Aggregation across all series. CRPS and MASE are computed per-series and then aggregated across the full 2,807 series. This aggregation dilutes any lucky performance on individual series and rewards models that are consistently strong across the diverse mix of observability data types.

What BOOM Results Reveal

BOOM results consistently show patterns that differ from general-purpose benchmarks:

Domain-specific models can outperform larger general models. Toto, Datadog's own 151M-parameter model trained on observability data, demonstrates that pretraining on domain-relevant data can matter more than model scale. Models with 10x more parameters but trained on general corpora sometimes underperform smaller models whose pretraining distribution matches observability data. This echoes a broader pattern we see with tiny, specialized models outperforming generalist architectures in specific niches.

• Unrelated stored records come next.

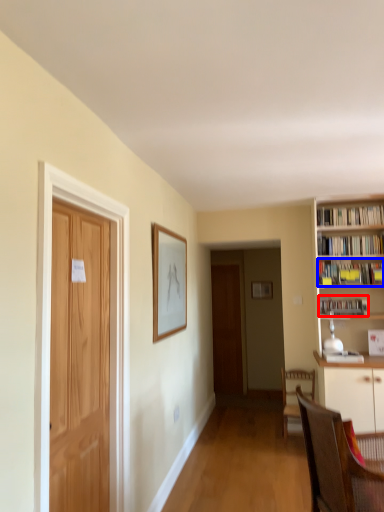 Question: Which of the following is the farthest to the observer, book (highlighted by a red box) or book (highlighted by a blue box)?

Choices:
 (A) book
 (B) book

Answer: (A) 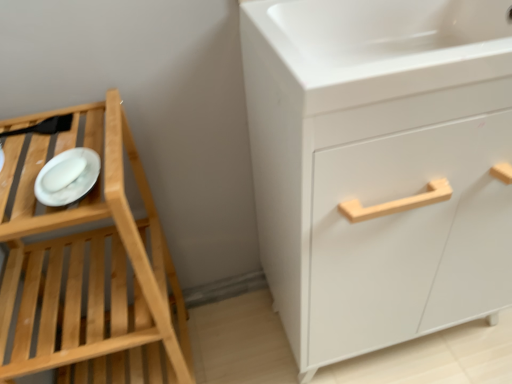 Question: Is white matte platter at left in front of or behind white glossy sink at upper right in the image?

Choices:
 (A) front
 (B) behind

Answer: (A)

Question: From the image's perspective, is white matte platter at left positioned above or below white glossy sink at upper right?

Choices:
 (A) above
 (B) below

Answer: (B)

Question: Estimate the real-world distances between objects in this image. Which object is farther from the white glossy sink at upper right?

Tokenization strategy matters more on observability data. Models that use binning-based tokenization (like Chronos) and models that operate on continuous values directly can show larger performance gaps on observability data than on general benchmarks. The heavy-tailed, regime-shifting nature of infrastructure metrics stresses tokenization schemes differently than smooth, well-behaved academic series. Models built on diffusion-based approaches sidestep tokenization entirely and may handle heavy tails more naturally.

Probabilistic calibration separates models. On general benchmarks, many models produce similarly adequate uncertainty estimates. On BOOM's heavy-tailed observability data, calibration differences become pronounced. Models that assume Gaussian output distributions tend to produce over-confident intervals that underestimate tail risk — a real problem for alerting systems. Mixture-of-experts architectures and models with Student-t output heads handle this better by construction.

How We Use BOOM at TSFM.ai

BOOM is particularly important for our model routing system because observability forecasting is a core use case for our platform. When a user submits infrastructure metrics for forecasting, BOOM rankings provide the most relevant signal for model selection.

Specifically:

BOOM CRPS rankings inform the router's model selection when incoming series are detected as observability data (based on frequency, statistical properties, and metadata).
Models that perform well on BOOM but are not available through our inference API are flagged for prioritized onboarding.
We use BOOM's subcategory breakdown to inform domain-specific routing — a model that excels on networking metrics may not be the best choice for application-level request rate data. See our network traffic and telecom forecasting post for more on this distinction.

For practitioners working with infrastructure metrics, BOOM results on our benchmarks page provide the most directly relevant guidance. If your data looks like production telemetry — high-frequency, spiky, heavy-tailed, with regime changes — BOOM rankings are a better predictor of real-world performance than general-purpose benchmarks. For guidance on building a production-grade pipeline around these models, see building production forecast pipelines and our notes on scaling inference with GPU optimization.

We recommend using BOOM alongside FEV Bench and GIFT-Eval for a complete picture. FEV Bench tells you about general zero-shot ability, GIFT-Eval tells you about probabilistic accuracy and multivariate capability, and BOOM tells you whether the model can actually handle the messy reality of production infrastructure data. For an overview of how all these benchmarks and models fit together, see our 2026 TSFM toolkit guide.